MALDI-ToF mass spectra of tryptic peptides of MBP-MGMT following its incubation with double-stranded 23-mer ODNs containing (A) O⁶-MeG, (B)O⁶-CMG, or (C) guanine. 2 pmol of active MBP-MGMT was incubated for 6 h at 37 °C with 20 pmol of 5′-GAA CTY CAG CTC CGT GCT GGC CC where Y is (A) O⁶-MeG, (B) O⁶-CMG, or (C) G and then digested with trypsin. Peak intensities are shown in arbitrary units on the y-axis, and the intensity scale is the same for all panels. The tryptic peptides detected included unmodified MGMT-ASP (GNPVPILIPCHR, 136–147) m/z 1315.73, methylated MGMT-ASP (GNPVPILIP(Me-C)HR, 136–147) m/z 329.74, and carboxymethylated MGMT-ASP (GNPVPILIP(CM-C)HR, 136–147) m/z 1373.73. The peak at m/z 1336.544 is an MBP peptide (SYEEELAKDPR, 332–342).

Figure 2

MALDI-ToF mass spectra analysis of alkylated ASPs present after incubating his-MGMT with human DNA. His-MGMT (50 pmol) was incubated with 2 mg of human colorectal DNA samples (A) 96T, (B) 25T, or (C) unmodified CT-DNA. Peak intensities are shown in arbitrary units on the y-axis, and the intensity scale is the same for all panels. S/N > 10 for all detected alkylated MGMT ASPs. The tryptic peptides (residues 136–147) identified were (i) unmodified MGMT-ASP (GNPVPILIPCHR; m/z 1315.73), (ii) methylated MGMT-ASP (GNPVPILIPMe-CHR; m/z 1329.74), and (iii) carboxymethylated MGMT-ASP (GNPVPILIPCM-CHR; m/z 1373.73).

Figure 3

MALDI-TOF mass spectra analysis of alkylated ASPs present after incubating his-MGMT with paired normal and tumor colorectal DNA. His-MGMT (50 pmol) was incubated with 2 mg of human colorectal DNA samples isolated from paired tumor (T) or normal (N) tissues numbered 19, 44, and 39 and unmodified CT-DNA. Peak intensities are shown in arbitrary units on the y-axis, and the intensity scale is the same for all panels.

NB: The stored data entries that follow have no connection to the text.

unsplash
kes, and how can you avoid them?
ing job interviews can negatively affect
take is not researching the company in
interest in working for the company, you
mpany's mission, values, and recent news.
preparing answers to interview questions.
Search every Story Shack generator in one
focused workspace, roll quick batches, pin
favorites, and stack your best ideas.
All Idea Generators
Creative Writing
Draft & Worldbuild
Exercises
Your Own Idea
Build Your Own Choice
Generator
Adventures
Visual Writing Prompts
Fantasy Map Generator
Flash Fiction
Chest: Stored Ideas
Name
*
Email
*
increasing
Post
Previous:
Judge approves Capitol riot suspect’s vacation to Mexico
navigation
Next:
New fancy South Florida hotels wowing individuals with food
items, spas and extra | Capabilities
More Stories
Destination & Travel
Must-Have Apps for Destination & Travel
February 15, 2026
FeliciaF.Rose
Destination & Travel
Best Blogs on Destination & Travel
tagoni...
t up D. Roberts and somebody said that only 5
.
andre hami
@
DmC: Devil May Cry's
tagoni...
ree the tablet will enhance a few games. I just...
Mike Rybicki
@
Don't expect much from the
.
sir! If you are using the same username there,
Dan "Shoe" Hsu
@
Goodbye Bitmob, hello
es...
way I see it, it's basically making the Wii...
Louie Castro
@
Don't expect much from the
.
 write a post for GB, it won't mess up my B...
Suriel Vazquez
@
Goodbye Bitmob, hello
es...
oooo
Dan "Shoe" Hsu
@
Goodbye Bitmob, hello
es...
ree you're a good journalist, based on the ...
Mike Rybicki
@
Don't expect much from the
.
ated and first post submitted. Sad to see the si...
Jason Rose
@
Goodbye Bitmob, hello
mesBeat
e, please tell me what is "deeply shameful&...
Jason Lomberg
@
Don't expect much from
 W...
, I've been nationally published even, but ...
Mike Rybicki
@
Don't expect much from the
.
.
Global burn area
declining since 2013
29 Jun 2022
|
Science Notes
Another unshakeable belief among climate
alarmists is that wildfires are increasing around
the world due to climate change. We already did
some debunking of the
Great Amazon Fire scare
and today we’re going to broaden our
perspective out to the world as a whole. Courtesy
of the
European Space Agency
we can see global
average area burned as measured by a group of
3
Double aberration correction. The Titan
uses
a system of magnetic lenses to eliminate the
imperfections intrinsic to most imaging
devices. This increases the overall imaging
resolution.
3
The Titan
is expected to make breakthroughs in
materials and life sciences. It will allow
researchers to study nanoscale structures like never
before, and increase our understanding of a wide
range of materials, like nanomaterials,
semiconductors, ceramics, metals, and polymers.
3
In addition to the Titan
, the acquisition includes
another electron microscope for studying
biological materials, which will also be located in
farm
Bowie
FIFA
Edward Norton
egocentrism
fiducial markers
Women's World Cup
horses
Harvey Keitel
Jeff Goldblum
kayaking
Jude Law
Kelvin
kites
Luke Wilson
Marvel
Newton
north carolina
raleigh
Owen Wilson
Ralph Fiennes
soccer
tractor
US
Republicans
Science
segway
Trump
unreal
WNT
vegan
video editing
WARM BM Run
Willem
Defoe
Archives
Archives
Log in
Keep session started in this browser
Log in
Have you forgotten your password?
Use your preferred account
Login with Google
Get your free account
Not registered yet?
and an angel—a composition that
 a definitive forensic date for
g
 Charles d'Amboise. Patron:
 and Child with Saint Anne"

S/N > 10 for all detected alkylated MGMT ASPs. These included unidentified (U) ASPs with m/z values of 1459.7 (labeled U2) found in four samples, 1461.7 (labeled U3) in one sample, 1477.7 (labeled U4) in two samples, 1530.7 (labeled U5) in two samples, 1546.7 (labeled U6) in three samples, and 1555.7 (labeled U7) in four samples.